When Assemblyman Lloyd Levine, D-Van Nuys, decided he was going to carry AB 1634, the mandatory spay-neuter bill for California pets, he met with legislative aide Zak Meyer-Krings, who had agreed to staff the bill. He told his staffer about his own experience staffing animal bills for his former boss, former Assemblyman Ed Vincent.
“I sat him down and said ‘It’s going to be like nothing you’ve ever seen before,'” Levine said.
Levine was right. Meyer-Krings said the bill has taken over his life like no other legislation he’s worked on–and this was after staffing AB 651, the Compassionate Choices Act, for Levine last session.
But some other members and staffers around the Capitol say they wish Levine had sat down with them, as well. They’ve been inundated with phone calls, e-mails and faxes, they say–even if they had little to do with the bill and had decided their vote months ago.
“It’s amazing how motivated people are, both for and against,” said Assemblyman Anthony Adams, R-Hesperia. “I’ve never been lobbied this hard on anything.”
Every year or two, a bill catches the public imagination. Two years ago, it was the gay-marriage bill from Assemblyman Mark Leno, D-San Francisco. But even the public outcry around Leno’s legislation pales in comparison to the reaction to Levine’s bill, many in the Capitol say.
AB 1634 calls for all dogs and cats in California to be spayed or neutered by four months of age, though Levine plans to amend this to six months.
“It certainly is the champion of the fax machine,” said Assemblyman Doug LaMalfa, R-Biggs.
Levine’s staff has joked about buying a fax toner cartridge and a ream of paper for every office in the Capitol, but LaMalfa said his staff reported going through three toner cartridges. He said he made a stack of the for and against faxes and letters to bring as a visual aid to an Appropriations Committee hearing. The against messages were 18 inches high, compared to only 4.5 inches for the support letters. But that was before Levine’s staff brought by a three inch stack of support letters.

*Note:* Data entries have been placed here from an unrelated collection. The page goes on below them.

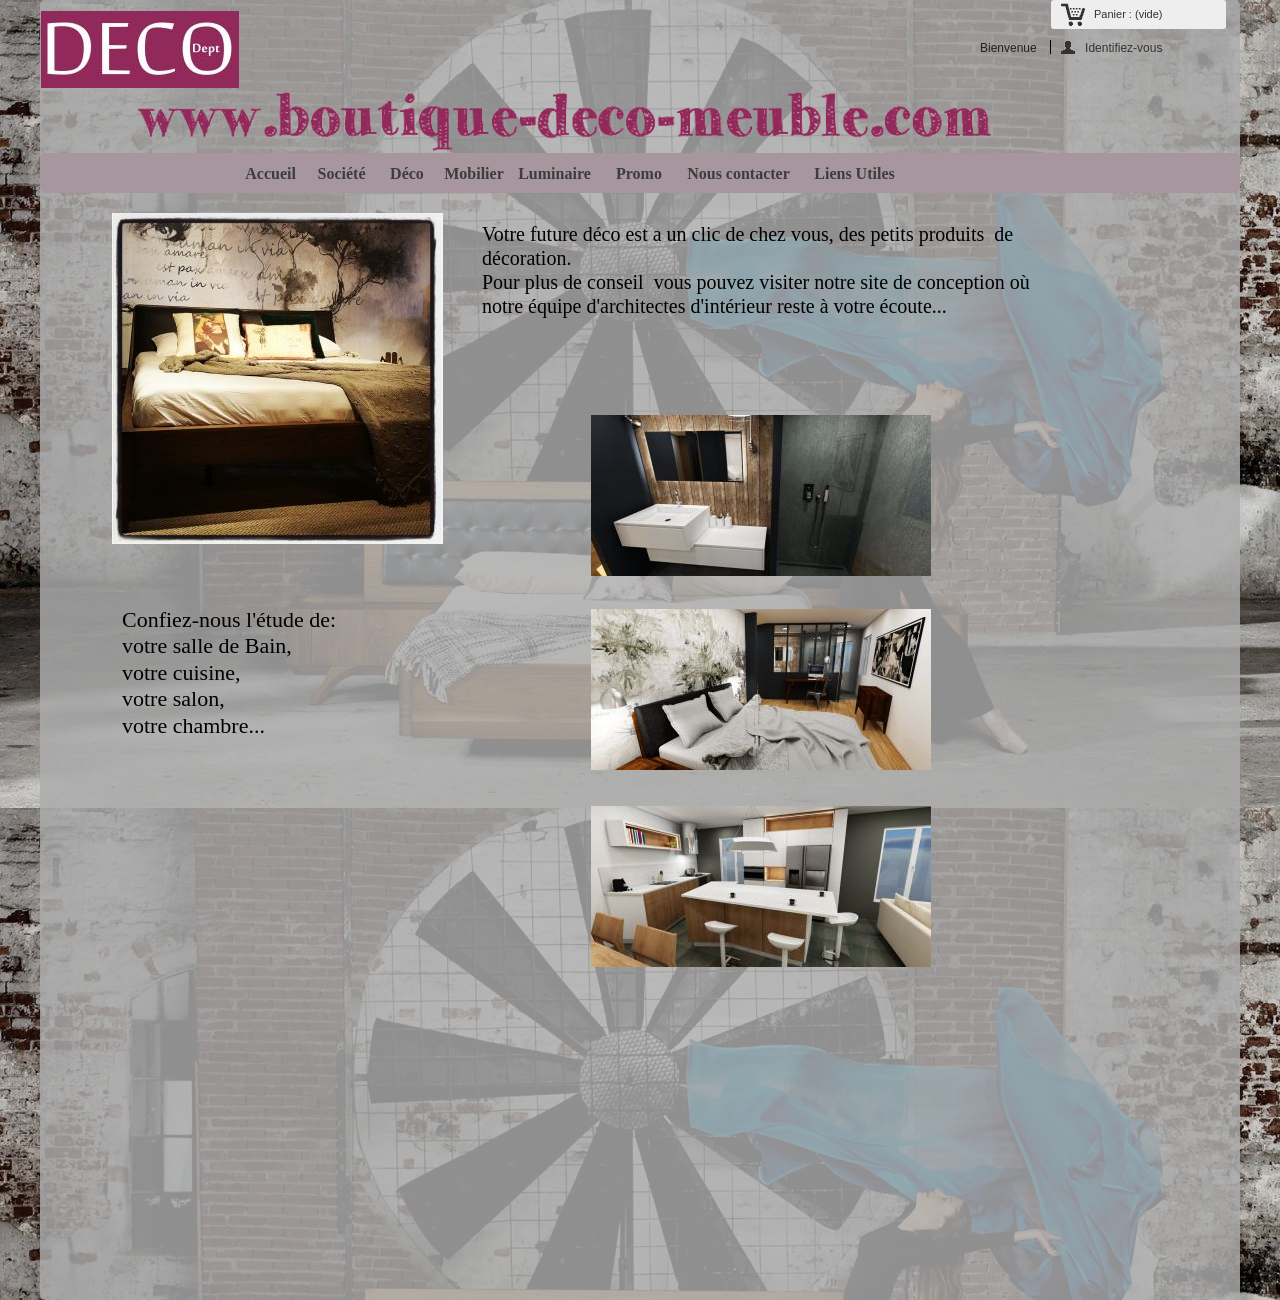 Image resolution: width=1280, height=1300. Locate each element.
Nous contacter (734, 173)
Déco (403, 173)
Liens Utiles (850, 173)
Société (338, 173)
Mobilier (470, 173)
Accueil (267, 173)
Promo (635, 173)
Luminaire (554, 173)
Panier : (1128, 14)
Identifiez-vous (1123, 47) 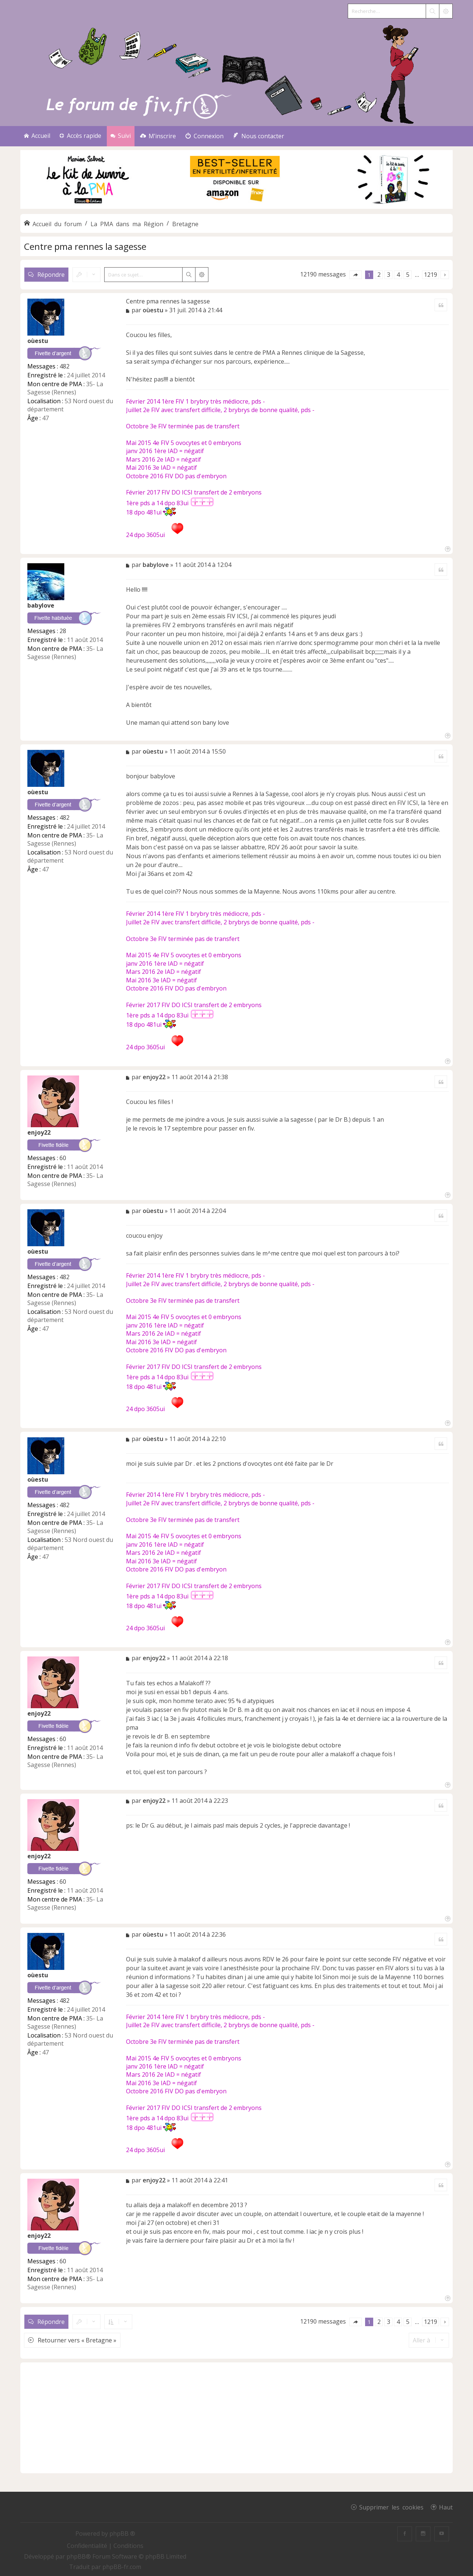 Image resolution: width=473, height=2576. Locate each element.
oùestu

Meanwhile, many Democratic offices reported getting similar amounts of correspondence, though most of the people they’re hearing from support the bill. The support side also seems to have most of the A-list talent. Recently retired The Price is Right host Bob Barker stumped for the bill, calling six Democrats in the Assembly who were believed to be on the fence about the bill. Four voted for it.
Comedian Bill Maher recorded an unsolicited video rant in support of the bill. Circulating around on Internet, he calls on parents to forgo showing their kids “the miracle of life” with puppies or kittens and instead “show them the miracle of responsible pet ownership.” People for the Ethical Treatment of Animals has been circulating a support letter signed by 19 celebrities, including Pamela Anderson and William Shatner.

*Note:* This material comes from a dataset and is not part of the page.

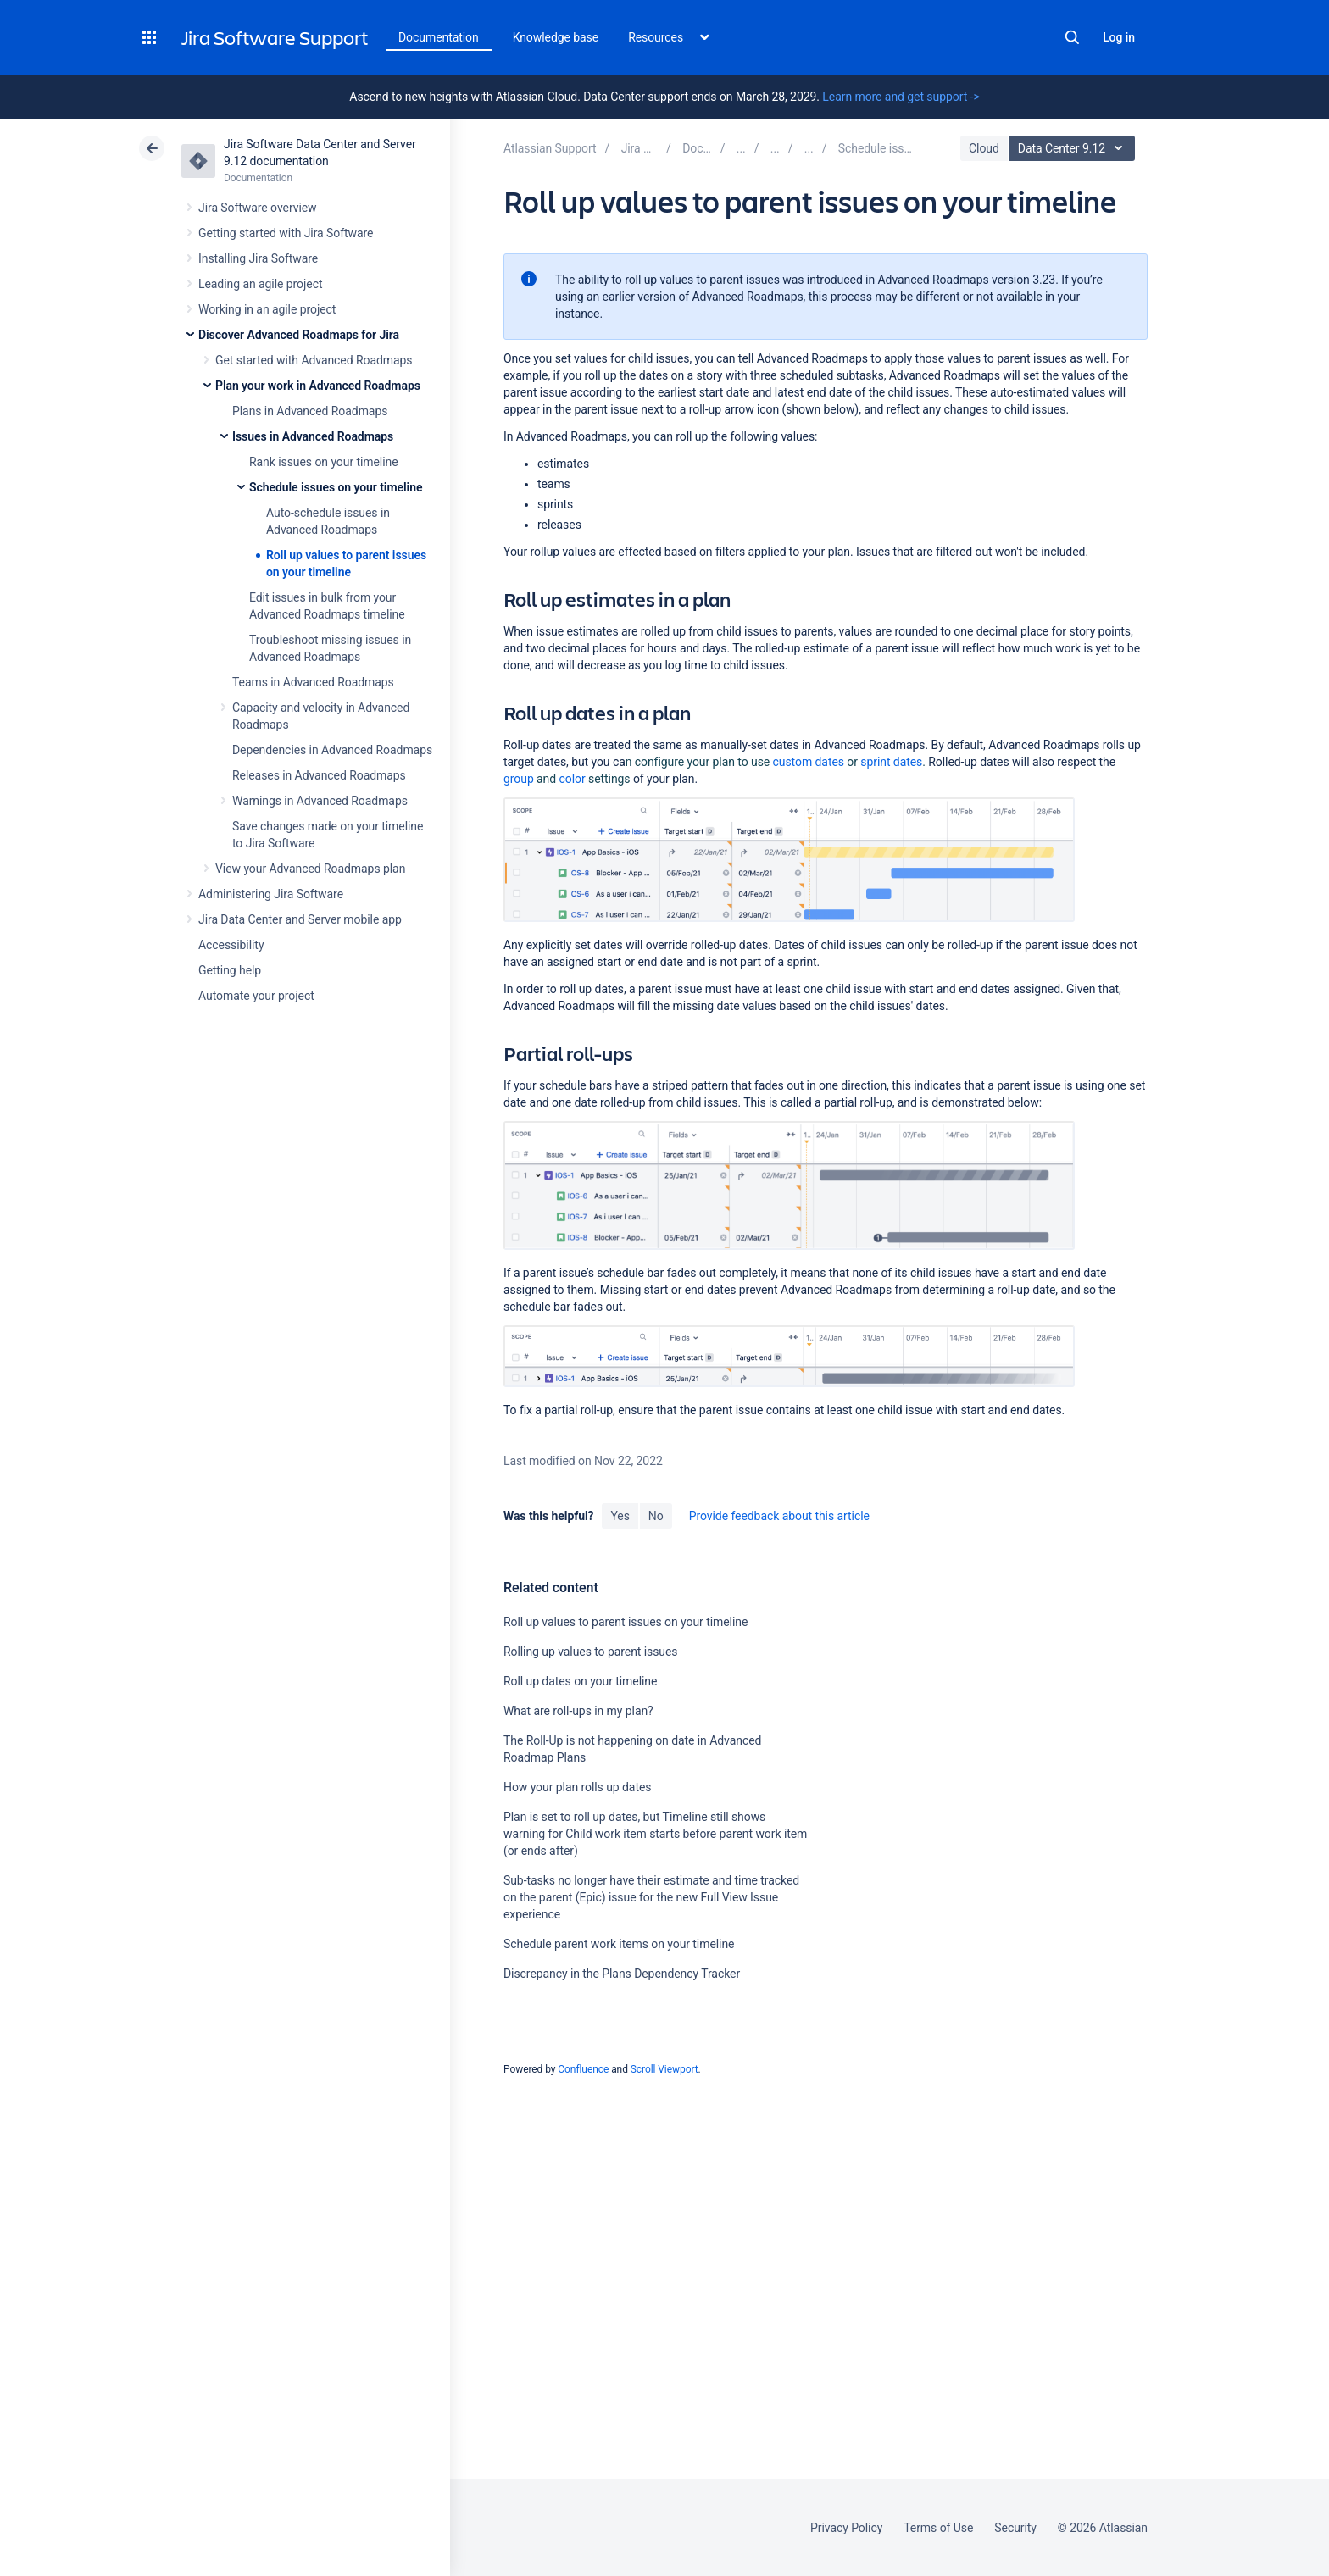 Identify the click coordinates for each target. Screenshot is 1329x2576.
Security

The oppose side has sparked a good deal of creativity, however. An anonymous 24-line poem circulating around the Capitol complaining the bill would be unenforceable and wishing the bill “a worthy dead end.” Meanwhile, a letter from a “very upset citizen” that found its way into numerous Capitol offices describes–often in all caps–how her dog, Bandit, wakes up each night at 1:17 a.m. in the fear that “goons” are coming.
“Why should Sir Lloyd Levine care at all about my dog’s balls? … My dog’s balls are none of Mr. Levine’s business.”
Just as PETA has been helping coordinate the Yes side, several groups have been coordinating opposition. The American Kennel Club even has a “canine legislation hotline” people can call, and has the bill as one of the top items on their Web site.
Indeed, staffers say, people seem to very aware of where the bill is in the legislative process. Or, as one staffer put it, “I’m not sure the Senate has the full picture of what’s waiting for them.” While the fax efforts mainly have hit Capitol offices, staffers say, the phone calls have focused more on district offices.
Leno said he was happy to give up his title as author of the most controversial bill of the session. Marriage equality is becoming a mainstream idea for many people, he said–and as crazy as mandatory spaying and neutering sounds to some people, Levine’s idea may become mainstream soon, as well. Leno voted for AB 1634.
“Breaking with the status quo is always going to be controversial, no matter what the area is,” Leno said.
One staffer expressed that gay marriage and mandatory spay-neuter both caught the public’s eye because both play into the changing concept of the American family. As people live longer and marry later, a growing number of people see their pets as their kids.
Adams said that his American family has been taken over by the bill. His wife, Deanna, trains dogs for agility contests and has been very involved in shelter issues. While he opposes the bill, he said he would support targeted efforts to reduce the “recidivism” rate in shelters. The percentage of dogs that come back to shelters after being adopted is similar to the number of California prisoners who end up back in jail, he said.
Despite his warnings to his staff, Levine said he was caught off guard by the huge response to the bill. While he appreciates people’s interest, Levine lamented that people don’t get as excited about health care and other important issues.
In the meantime, he said he’s been getting a quite a bit of ribbing over how his legislation has taken over the Capitol.
“In general, the joking about the bill has been good-natured,” Levine said.